Job was a man whose life fell apart. He lost everything: his wealth, his family, and his health. And most of the book of Job is about Job and his friends asking, “Why?”

Loving God for Just the Benefits?

God said to Satan [1], “Have you considered my servant Job, that there is none like him on the earth, a blameless and upright man, who fears God and turns away from evil?” (1:8). Satan wasn’t impressed. He replied, “Does Job fear God for no reason?” (1:9). Satan believed that Job loved God because God had blessed him. So he said to God, “[Take away] all that he has, and he will curse you to your face” (1:11). When life falls apart, how is it possible to love God?

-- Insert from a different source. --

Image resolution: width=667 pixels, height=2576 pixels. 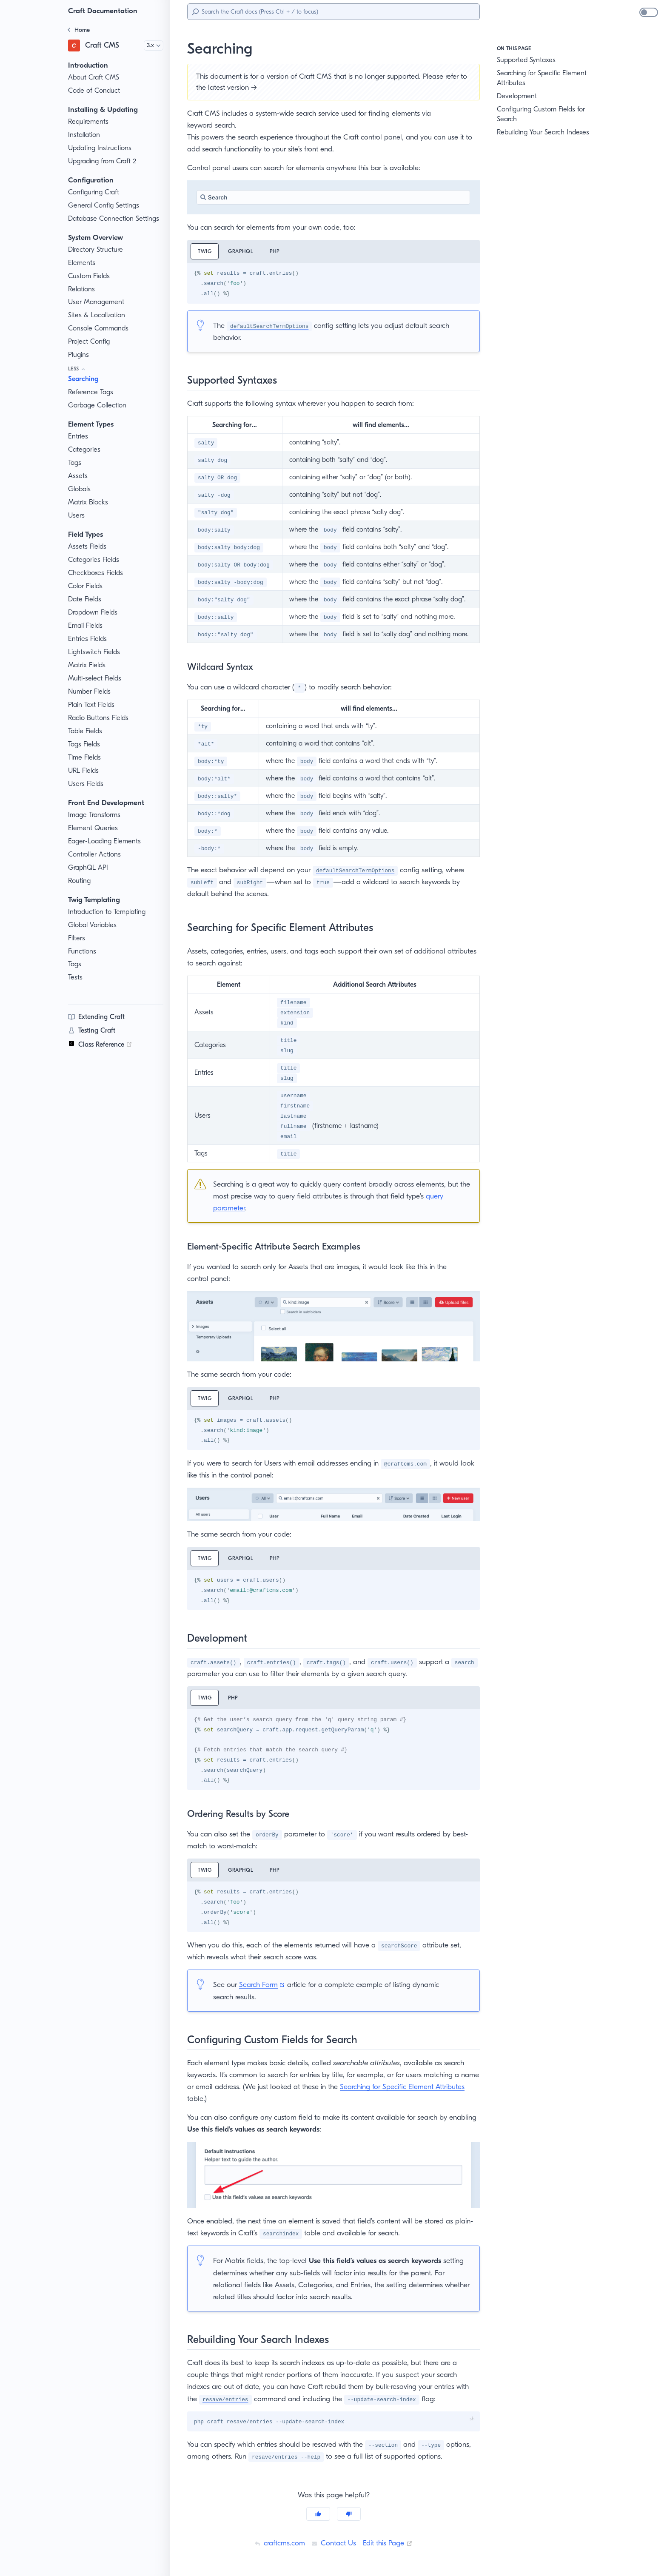 I want to click on Tags Fields, so click(x=85, y=744).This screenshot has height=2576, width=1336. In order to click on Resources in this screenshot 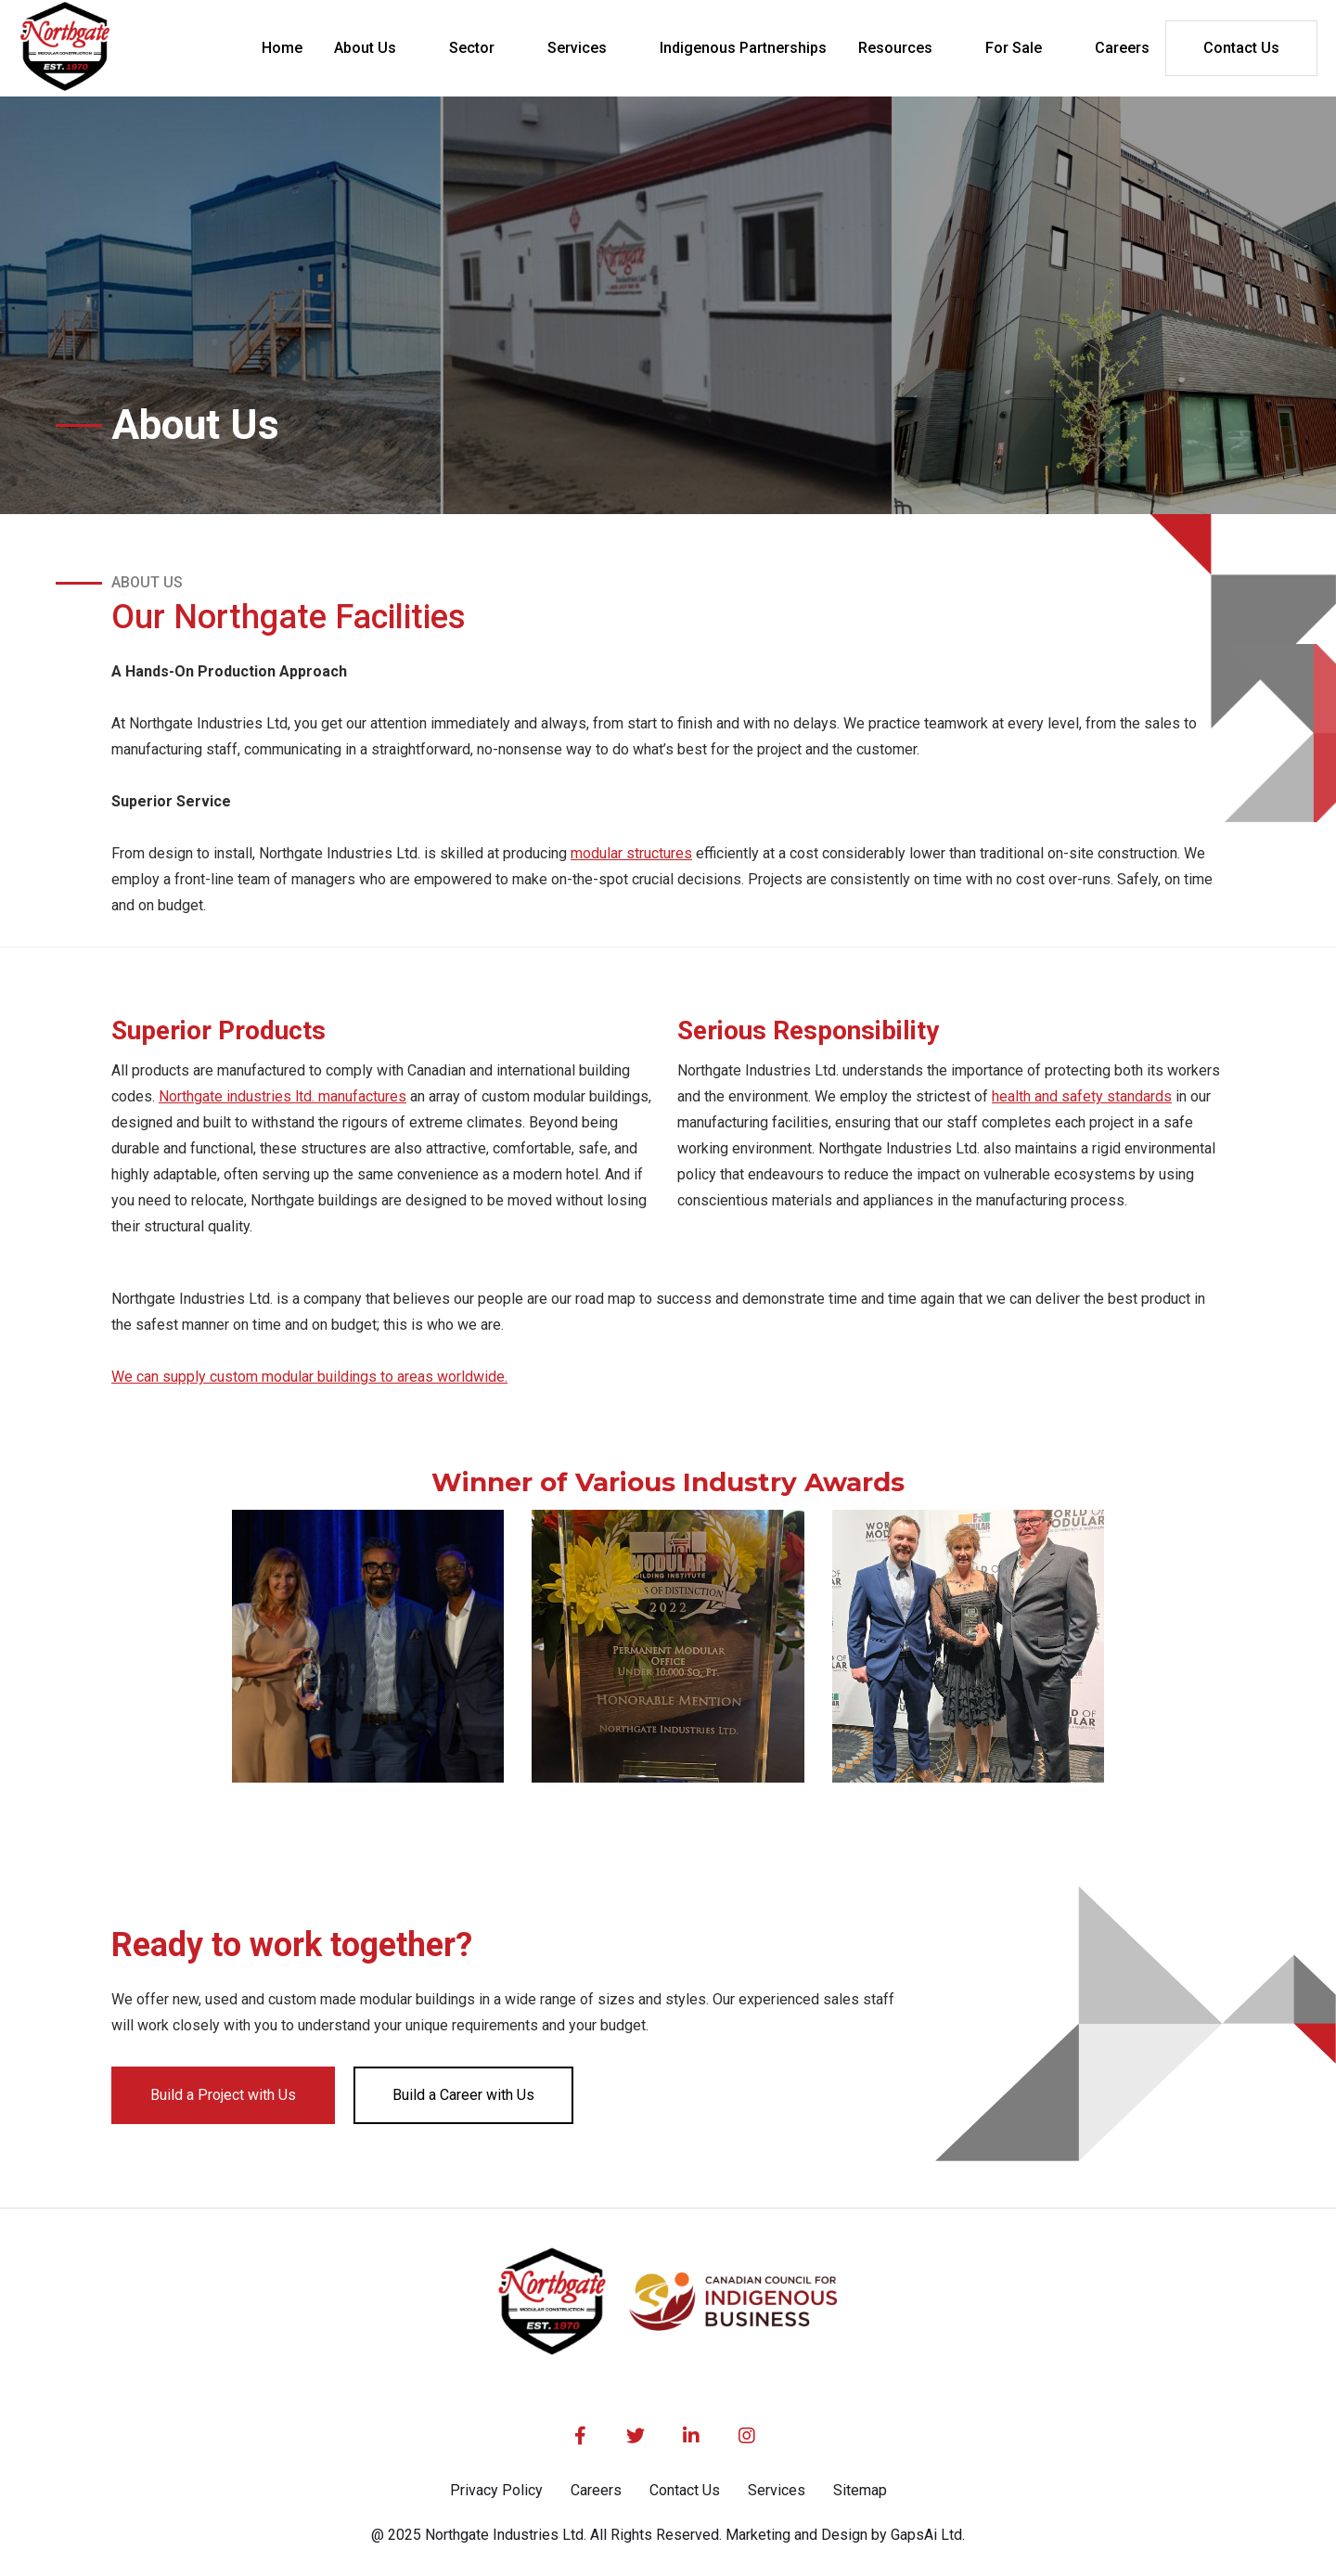, I will do `click(895, 48)`.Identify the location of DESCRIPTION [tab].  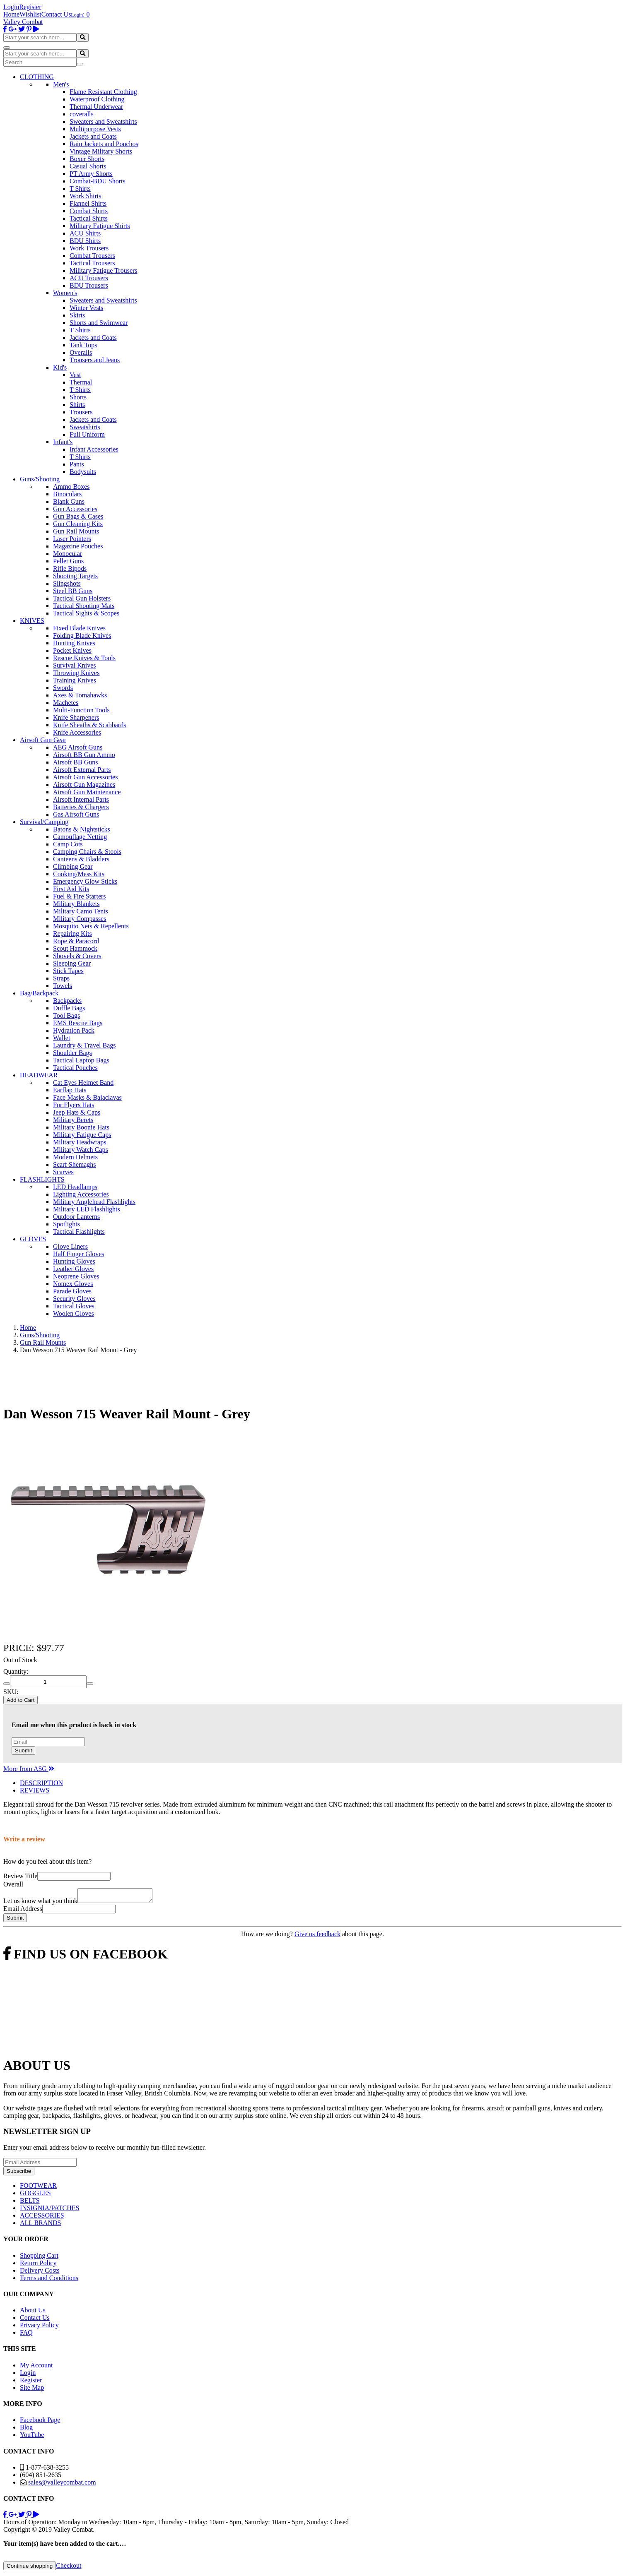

Even when life falls apart, we can love God because we have proof that he loves us. 

An Innocent Sufferer

For Job, life was good. He was “the greatest of all the people of the east” (1:3). But there came a day when everything changed. On that awful day, Job was given one piece of devastating news after another: the Sabeans stole his oxen and donkeys (vv. 14-15); fire from heaven killed his sheep (v. 16); the Chaldeans stole his camels (v. 17); and, worst of all, a storm killed his children (vv. 18-19).

Job didn’t understand why his life had fallen apart. He wasn’t reaping what he had sowed. He was “blameless and upright, one who feared God and turned away from evil” (1:1). He was an innocent sufferer.

Why Is There Innocent Suffering?

Job believed that God is sovereign and could have prevented his suffering. In his grief, he declared, “The LORD gave, and the LORD has taken away; blessed be the name of the LORD” (1:21). If God is all-loving and all-powerful, why did Job suffer? The book of Job doesn’t give us the answer to this question. How can God expect us to love him if he doesn't give us the answer?

The Ultimate Innocent Sufferer

Years later, there lived another blameless and upright man. But his obedience to God didn’t bring him prosperity. Instead, he was betrayed, beaten, and executed. He was once described as “a man of sorrows.” [2] As he was dying, he cried out to God, “Why?” [3]

Who was this man? It was Jesus. Jesus is the ultimate Job. He is the ultimate innocent sufferer.

When our “Why?” questions go unanswered, we should remember what God said to us through the cross.

Through the cross, God says, "I love you." Let’s not forget who Jesus is. Jesus is God in human flesh. (God is three-in-one: Father, Son, and Holy Spirit.) God “knows what suffering is all about, not merely in the way that God knows everything, but by experience.” [4] God chose to become an innocent sufferer. And why did he choose to suffer? He chose to suffer so that one day our suffering would come to an end.

Do You Really Love God? 

When Satan tempted Adam and Eve to disobey God, his strategy was to get them to doubt God’s love for them: “God doesn’t really love you?” Satan tried the same strategy on God: “Does Job really love you?” God, without wavering, answered, “Yes, he does.” What an honour it would be for God to say the same thing about us!

The cross should convince us that God loves us. If we’re not convinced that God loves us, we’ll probably turn from him when suffering comes into our lives.

[1] There’s lots of speculation about why and how this conversation between God and Satan took place, but this sermon will focus on the conversation itself.
[2] “He was despised and rejected by men; a man of sorrows, and acquainted with grief” (Isa. 53:3).
[3] “My God, my God, why have you forsaken me?” (Matt. 27:46).
[4] D. A. Carson, How Long, O Lord? Reflections on Suffering and Evil, 159.